┏━━

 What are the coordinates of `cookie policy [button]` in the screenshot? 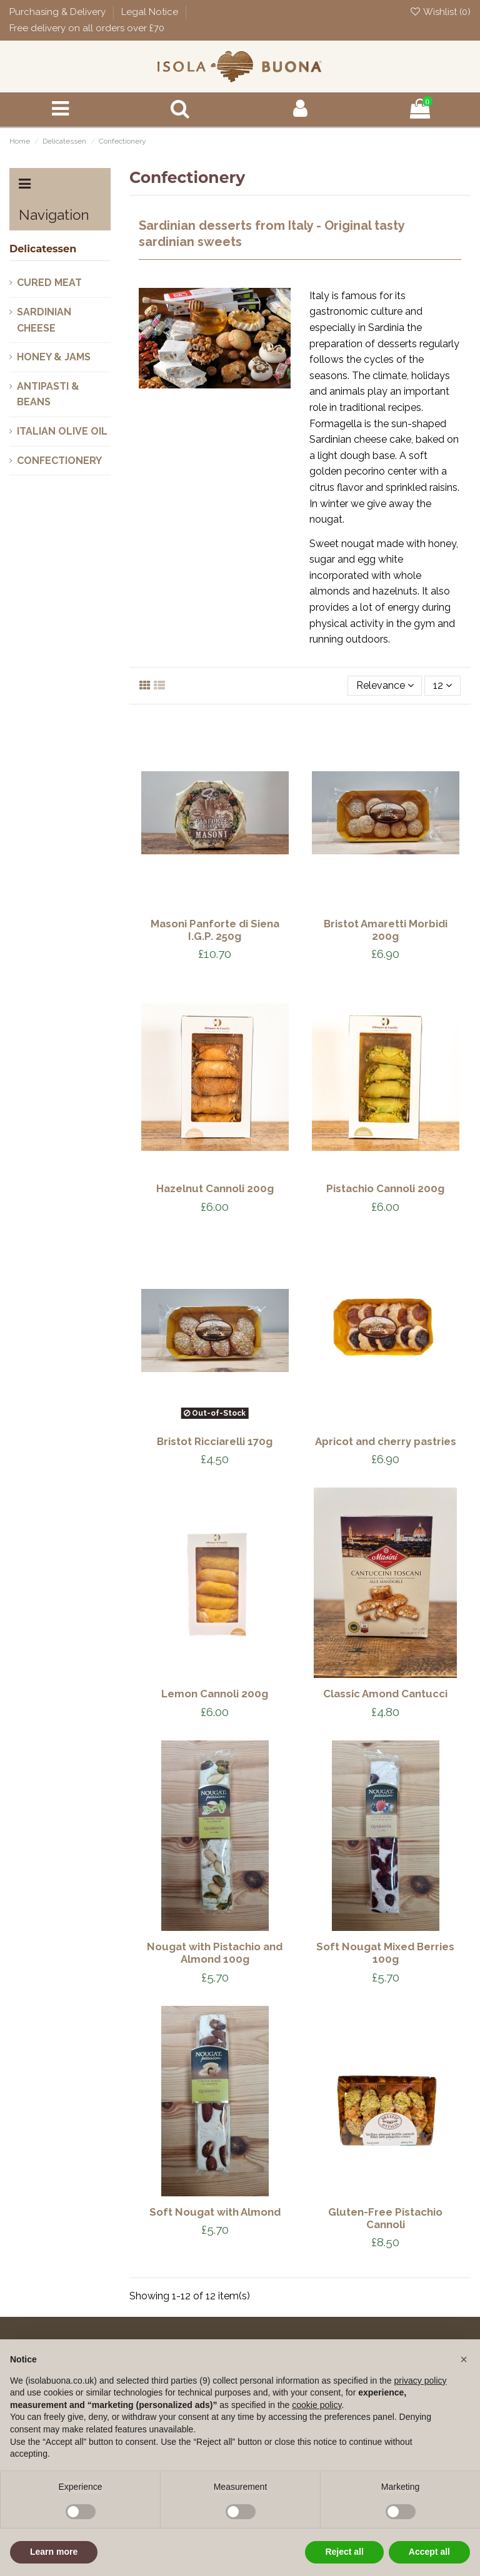 It's located at (316, 2405).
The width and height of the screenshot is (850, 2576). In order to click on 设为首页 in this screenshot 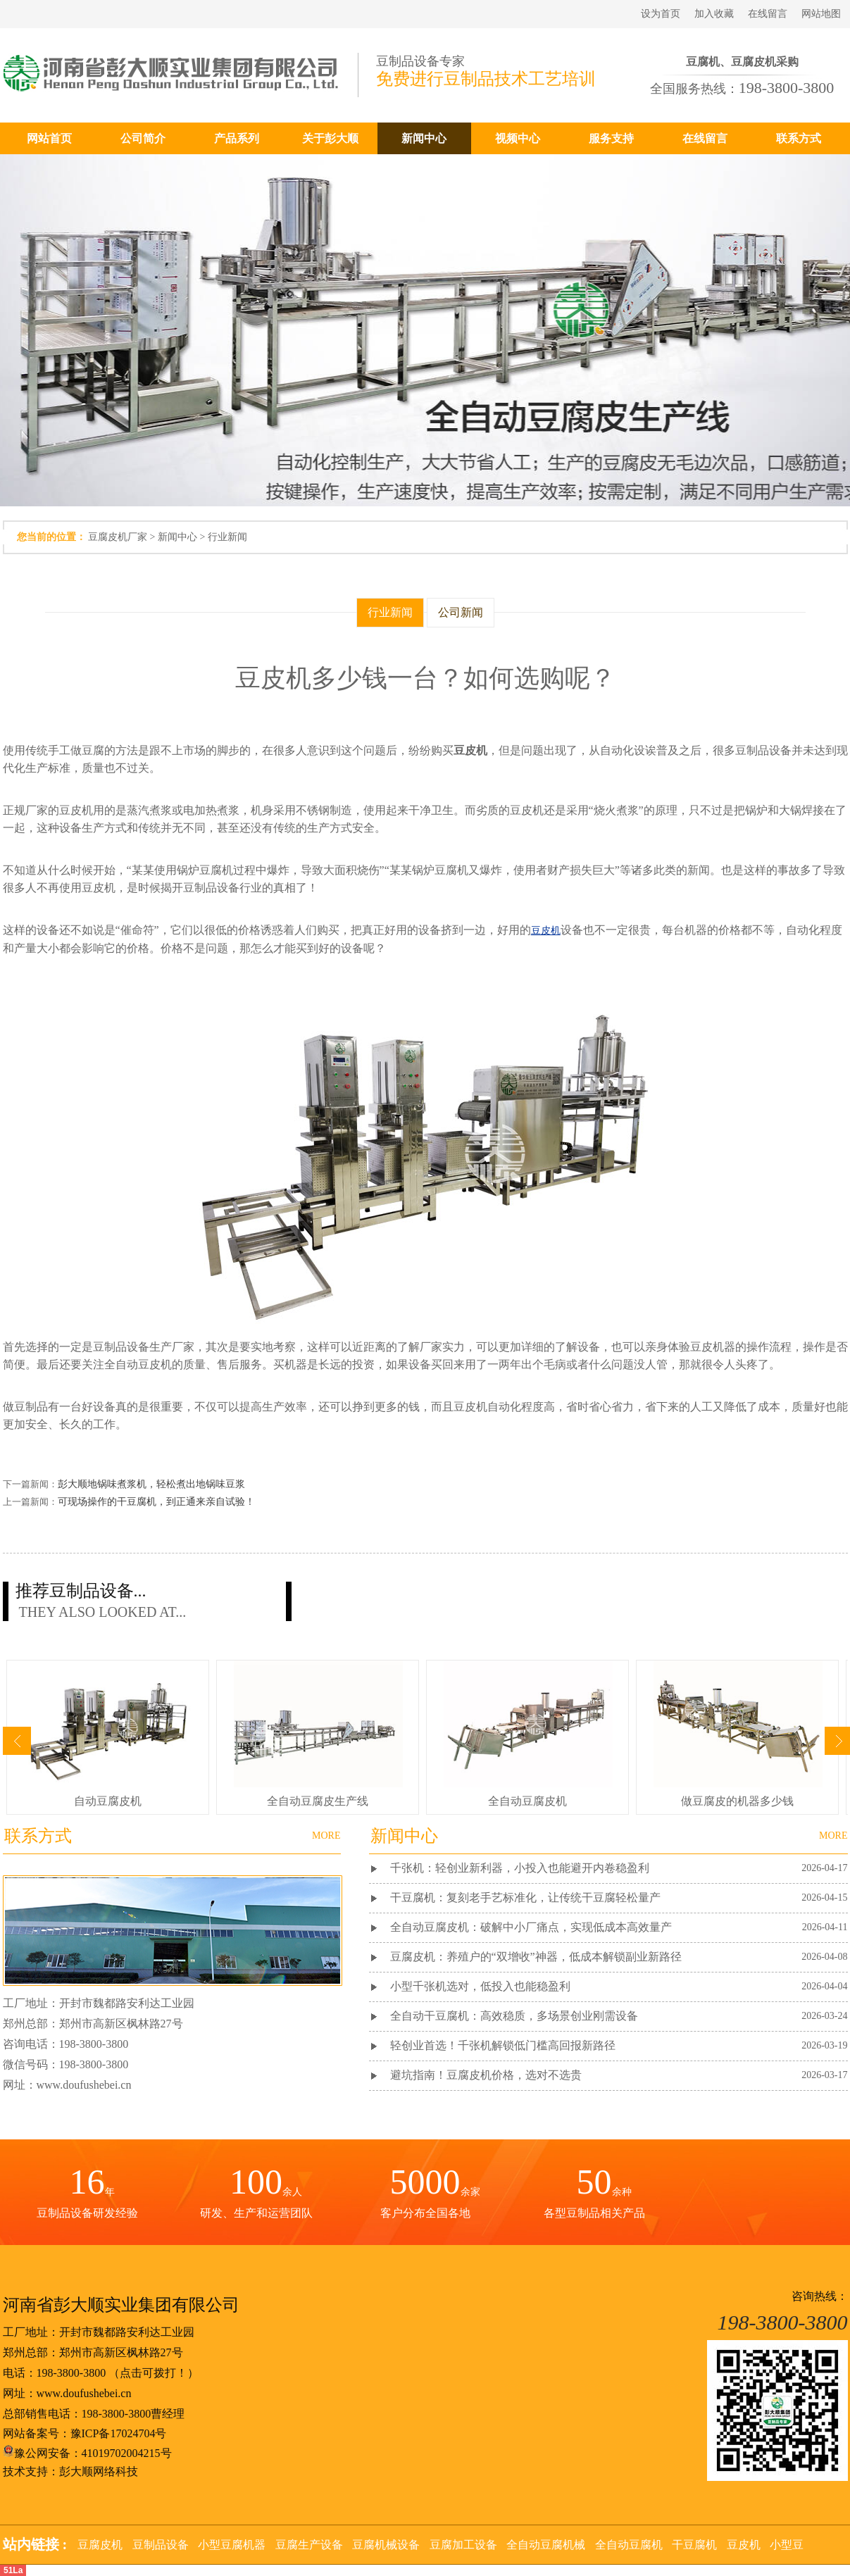, I will do `click(660, 13)`.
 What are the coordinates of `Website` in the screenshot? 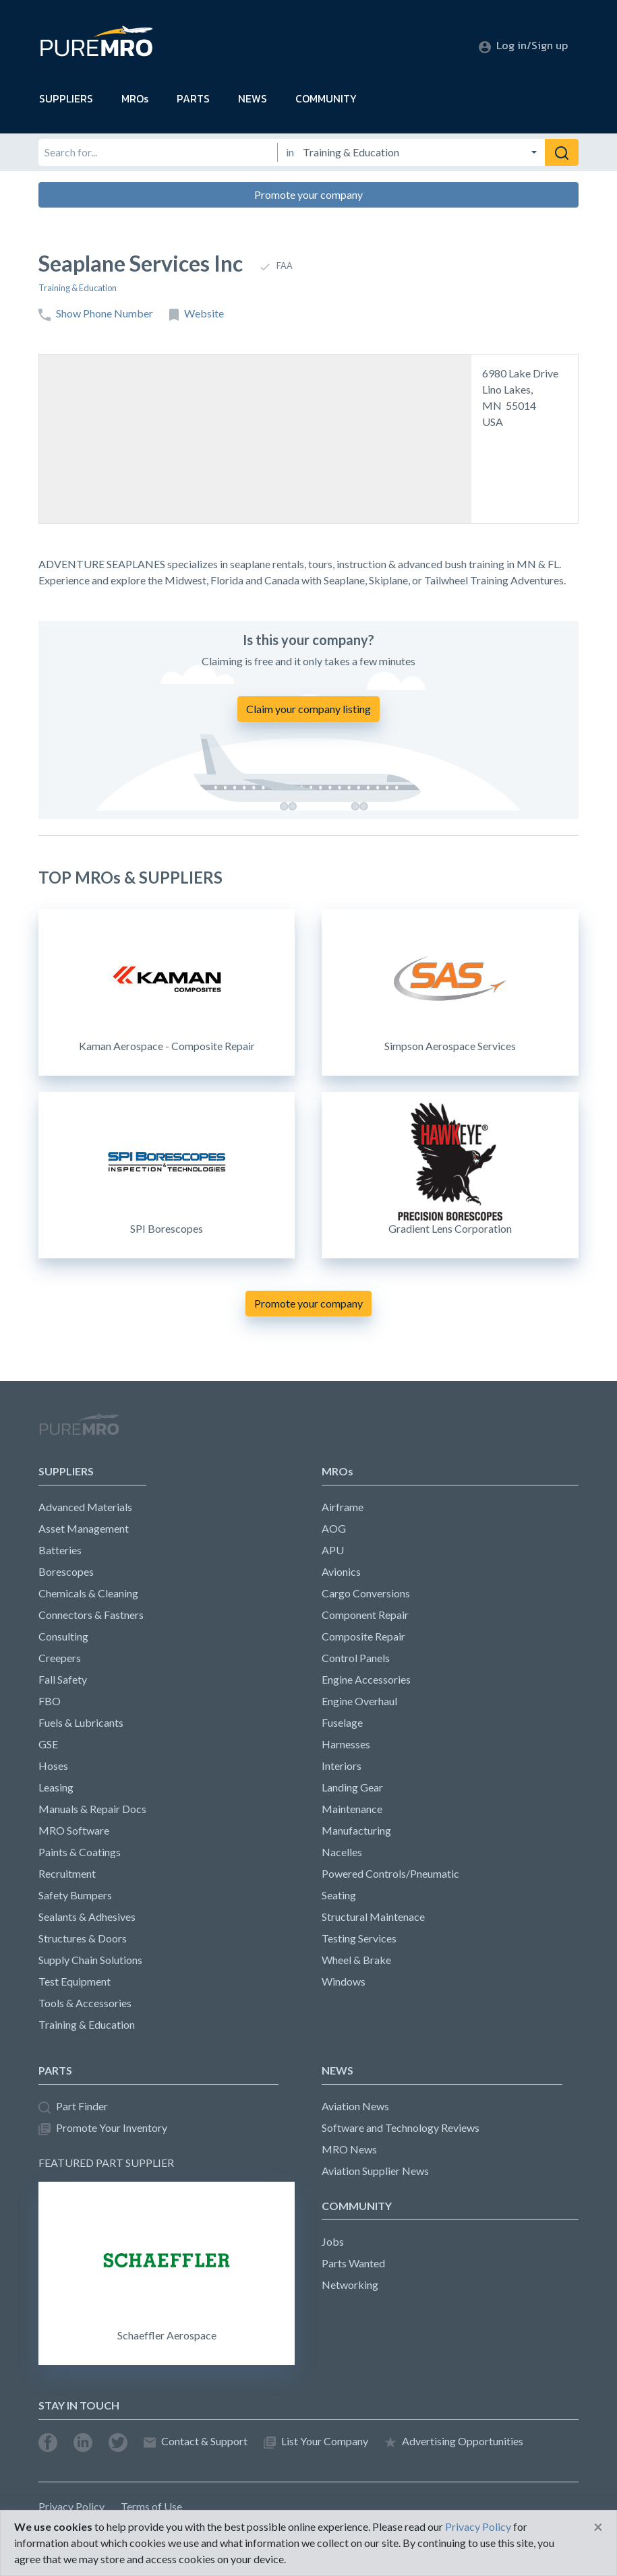 It's located at (196, 314).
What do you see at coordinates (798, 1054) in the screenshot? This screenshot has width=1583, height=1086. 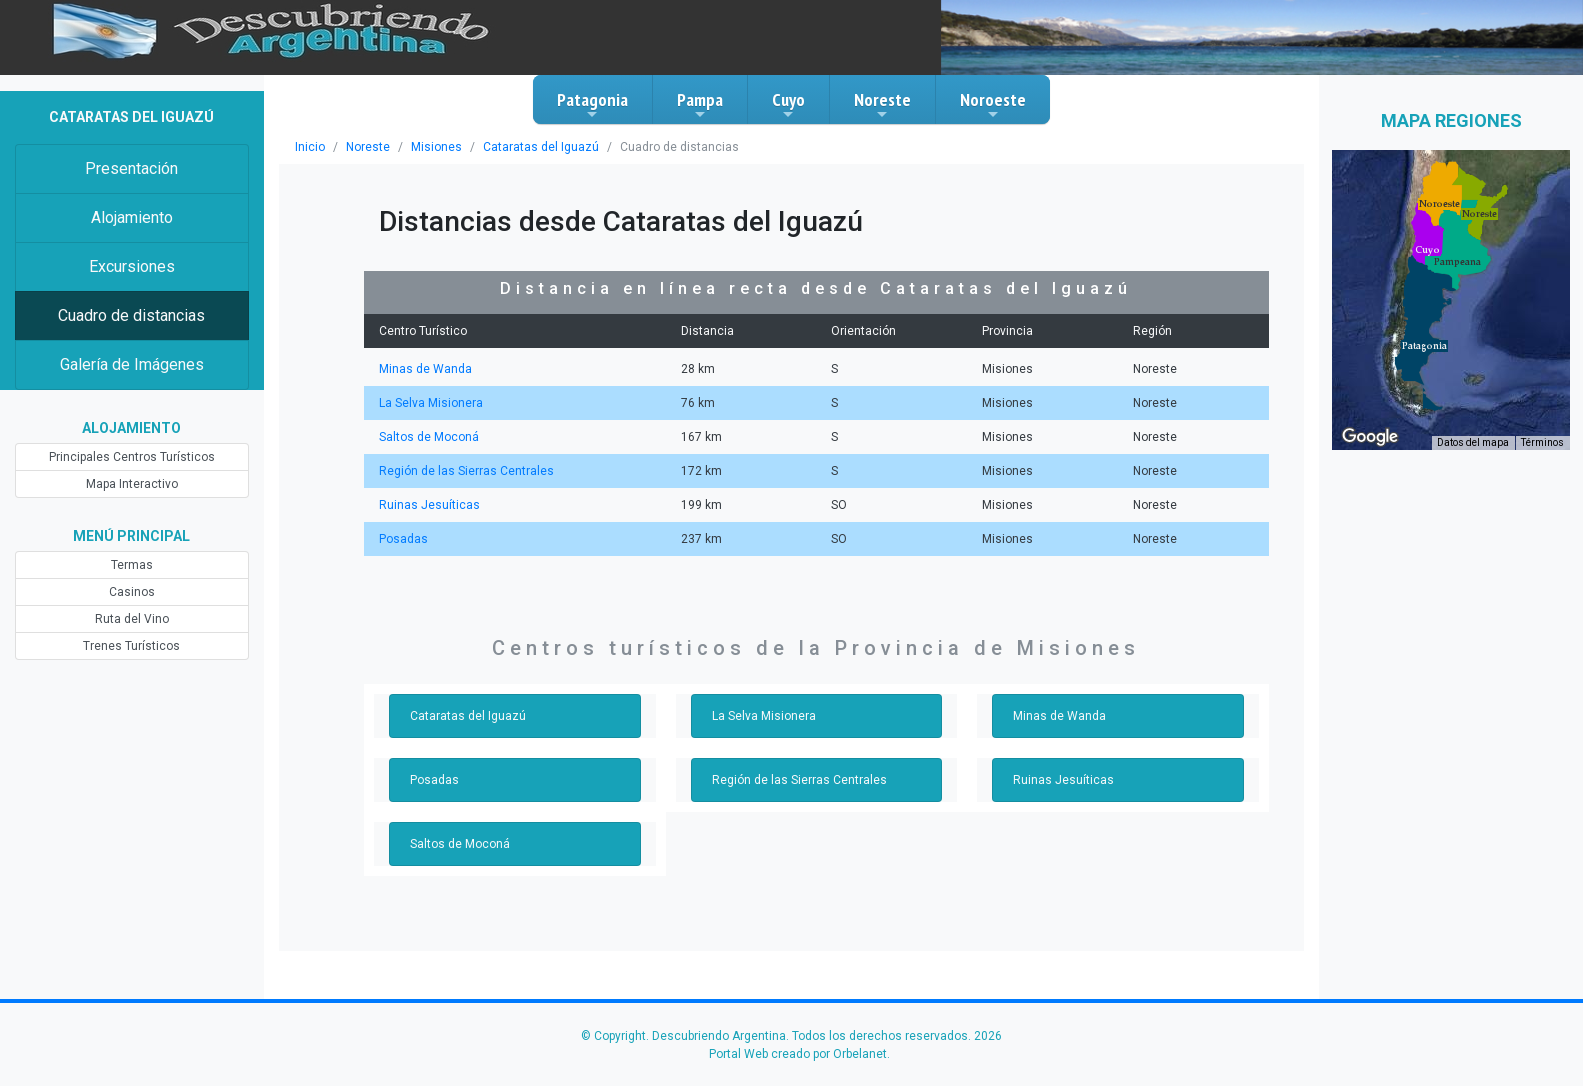 I see `Portal Web creado por Orbelanet` at bounding box center [798, 1054].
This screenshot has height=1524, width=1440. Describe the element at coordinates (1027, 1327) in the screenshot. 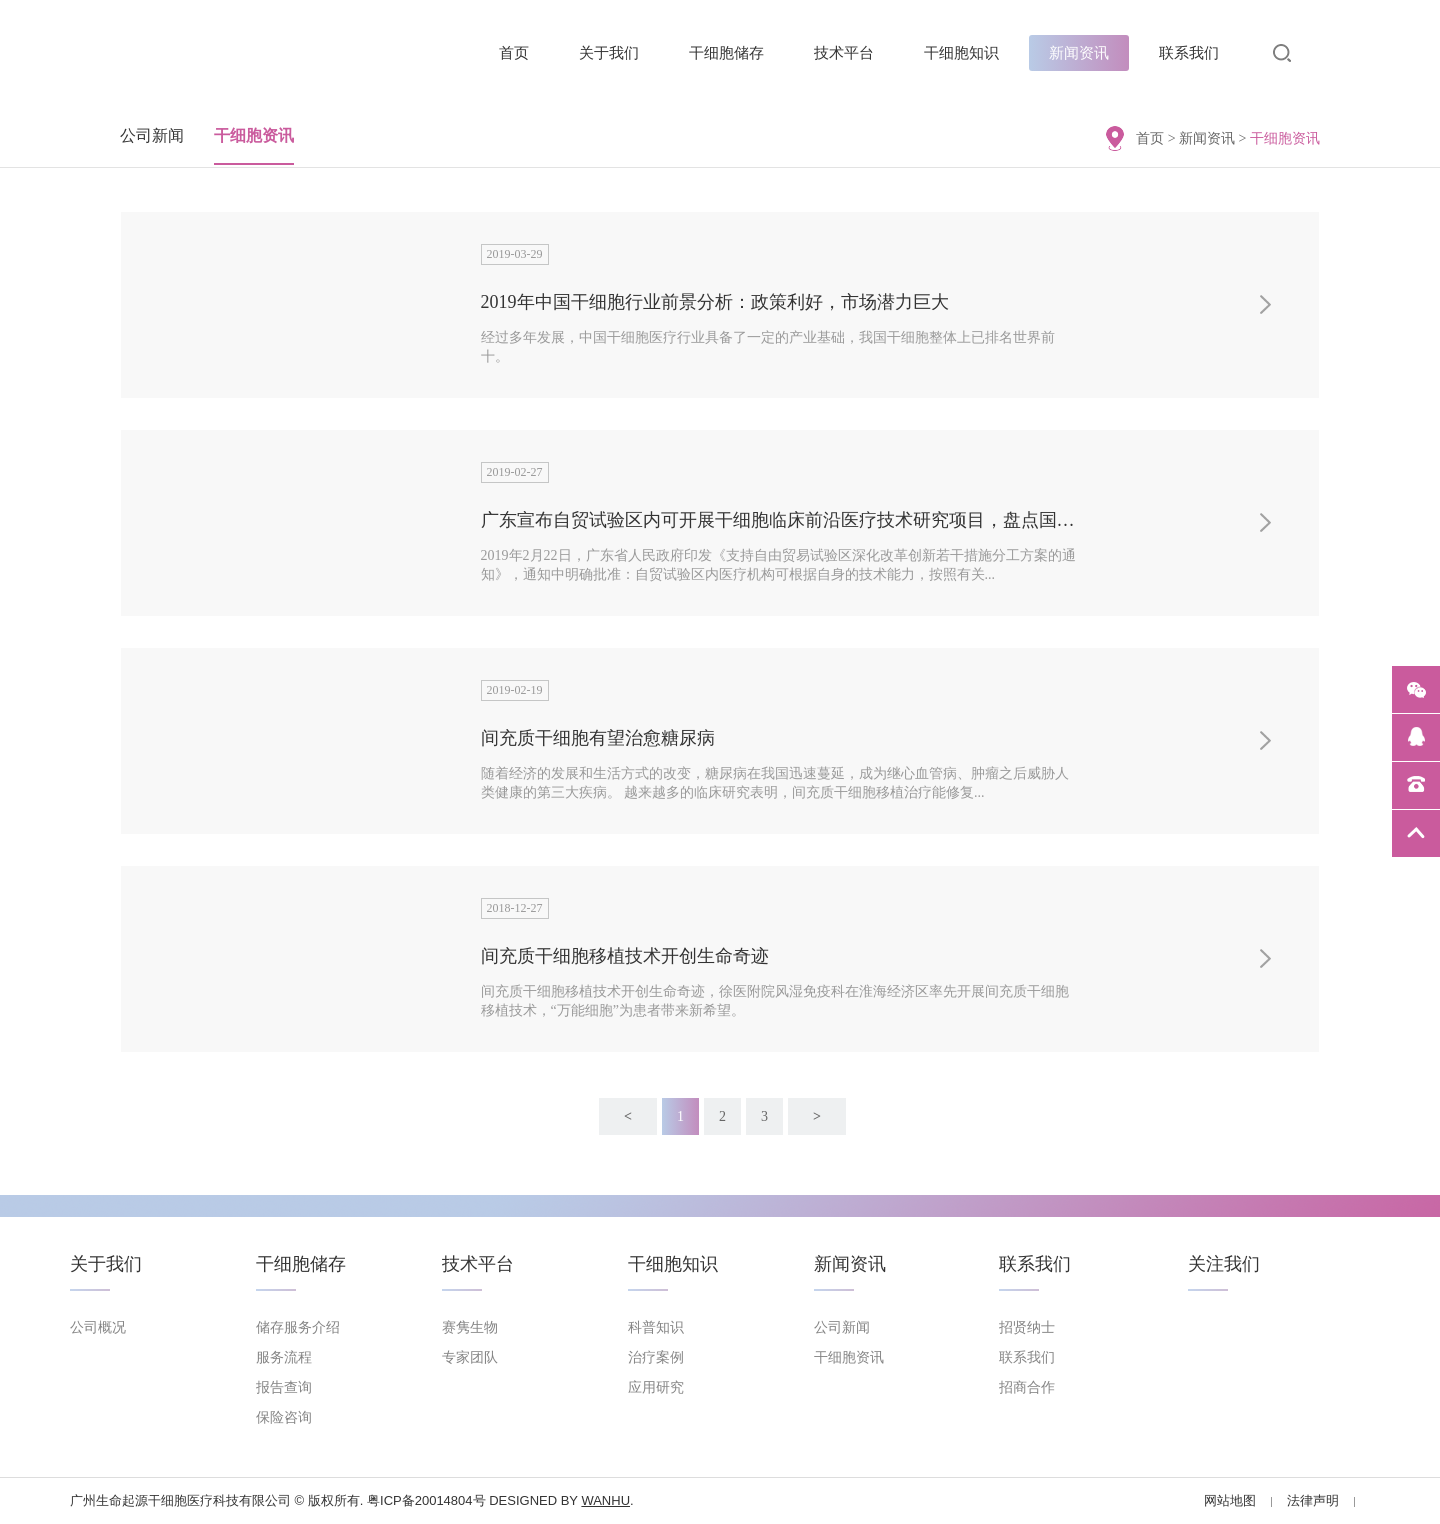

I see `招贤纳士` at that location.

┗━━

Problem to work on: Write out only the lines from the line containing "This screenshot has height=1524, width=1440." through the end of the material above, both end lines included. Pictures are not written out.

Answer area:
This screenshot has height=1524, width=1440. Describe the element at coordinates (1027, 1327) in the screenshot. 

I see `招贤纳士` at that location.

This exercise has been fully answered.